Il Pci poteva cambiare nome, ci pensò Togliatti prima di Berlinguer

Se il simbolico ha un peso… Fosse anche un semplice simbolo, il contrassegno ordinario elettorale del Pci, ciò che Albe Steiner, grafico del Politecnico di Elio Vittorini e del logo de la Rinascente, riteneva comunque sovrabbondante: una falce, un martello, una stella, due bandiere, due aste, tre lettere separate dai punti “è troppa roba”.

Sfoglio il libro di Marcello Sorgi, appena pubblicato da Chiarelettere, San Berlinguer, e mi soffermo sull’eventualità che il Partito comunista italiano potesse cambiare nome assai prima della “svolta” – il 1991 – così da riconoscersi nelle semplici ragioni del socialismo democratico, presenti “in nuce” anche nell’elaborazione del Migliore.

Subito mi ritrovo sollecitato dai ricordi personali, cose che precedono storicamente le scelte di Achille Occhetto e di molti altri dirigenti post-berlingueriani. Racconti che qui riporto come dato di testimonianza.

Sarà stato, forse, il 2016. In attesa di fare ritorno a Roma mi ritrovo al bar dell’aeroporto di Punta Raisi, a Palermo, insieme a Simona Mafai, dirigente comunista siciliana, sorella di Miriam, lei che tuttavia non aderirà al Pds.

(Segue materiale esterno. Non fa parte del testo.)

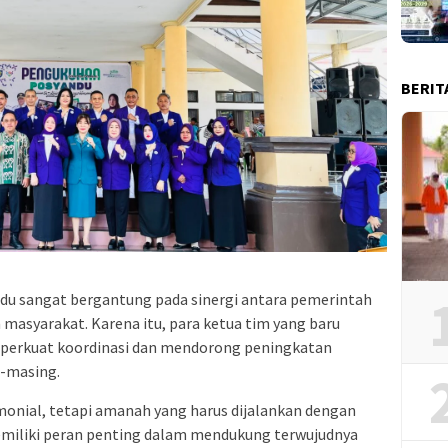
BERIT
du sangat bergantung pada sinergi antara pemerintah
 masyarakat. Karena itu, para ketua tim yang baru
erkuat koordinasi dan mendorong peningkatan
g-masing.
monial, tetapi amanah yang harus dijalankan dengan
miliki peran penting dalam mendukung terwujudnya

Mi racconta di lei ragazza, giovane militante comunista, confessa una conversazione intima con Togliatti, sarà stato il 1962. “Togliatti – mi dice – sarebbe stato d’accordo anche a cambiare nome al partito, parlando con noi giovani, alle Frattocchie, pronuncia, con sincerità disarmata, testualmente: ‘Fatelo voi, noi, non possiamo”.

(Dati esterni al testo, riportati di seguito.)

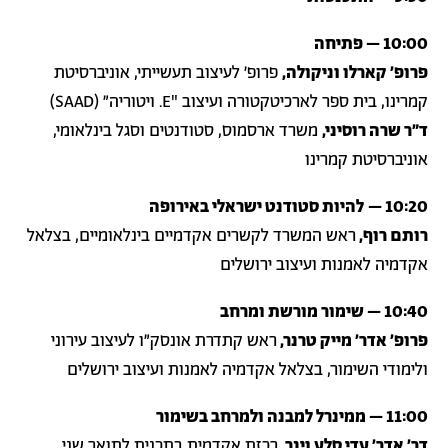
10:00 – פתיחה
פרופ׳ קארלו וניקולה,
פרופ׳ לעיצוב תעשייתי, אוניברסיטת
קמרינו, בית ספר לארכיטקטורה ועיצוב "E. ויטוריה" (SAAD)
ד״ר שרה רוסיני,
משרד ארסמוס, סטודנטים וסגל בינלאומי,
אוניברסיטת קמרינו
10:20 –
להיות סטודנט ישראלי באירופה
רותם רוף,
ראש המשרד לקשרים אקדמיים בינלאומיים, בצלאל
אקדמיה לאמנות ועיצוב ירושלים
10:40 – שימור מורשת ומרחב
פרופ׳ אדר׳ מייק טרנר,
ראש קתדרת אונסק"ו לעיצוב עירוני
ולימודי השימור, בצלאל אקדמיה לאמנות ועיצוב ירושלים
11:00 – ממינרל למבנה ולמרחב בשימור
דר׳ אדר׳ עדי סלע וינר,
רכזת אקדמית בתכנית לתואר שני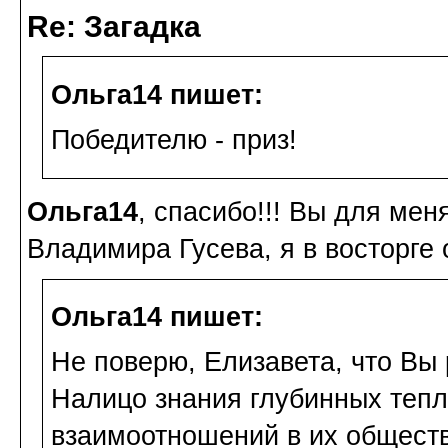
Re: Загадка
Ольга14 пишет:
Победителю - приз!
Ольга14
, спасибо!!! Вы для ме
Владимира Гусева, я в восторге от
Ольга14 пишет:
Не поверю, Елизавета, что Вы 
Налицо знания глубинных тепл
взаимоотношений в их обществ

Il peso della propria storia, politica, anche personale: la scissione di Livorno, il Komintern, lui, “Alfredo”, emissario proprio dell’Internazionale comunista, in Spagna durante la guerra civile.

È stata l’ultima volta che ho incontrato Simona, insieme abbiamo vissuto la militanza in Sicilia. La rivedo ancora adesso, è il 1970, durante una commemorazione dei compagni morti durante i moti dell’8 luglio 1960, alla sezione di piazza Montegrappa, che prenderà poi il nome da uno dei suoi martiri, Francesco Vella, edile e dirigente del Pci.

La sua tomba, ma questo è un dettaglio secondario, si trova a poca distanza dalla sepoltura dei miei, al Cimitero di Sant’Orsola: ho sempre un fiore anche per lui.

Il peso specifico della memoria, del simbolico, ancora. Un altro ricordo, che più volte ho restituito, inquadra invece Renato Guttuso, nel 1981, e gli affanni della “Giraffa”, così proprio Togliatti chiamava il “suo” partito, creatura in grado di resistere alle ere; politiche, in questo caso.

Interpellato confidenzialmente da una baronessa palermitana proprio su Berlinguer, il pittore ufficiale di Botteghe Oscure, dopo una pausa trattenuta, disse: “Francesca, è uno che lavora tanto, tanto”.

Il peso di una storia ormai si trova alle spalle, da affidare agli storici, gli interrogativi umani tuttavia restano: sarebbe stato possibile prendere le distanze, ancor prima della caduta del Muro di Berlino, dall’ingombro, chiamiamolo così, di Mosca e dell’improbabile marxismo-leninismo?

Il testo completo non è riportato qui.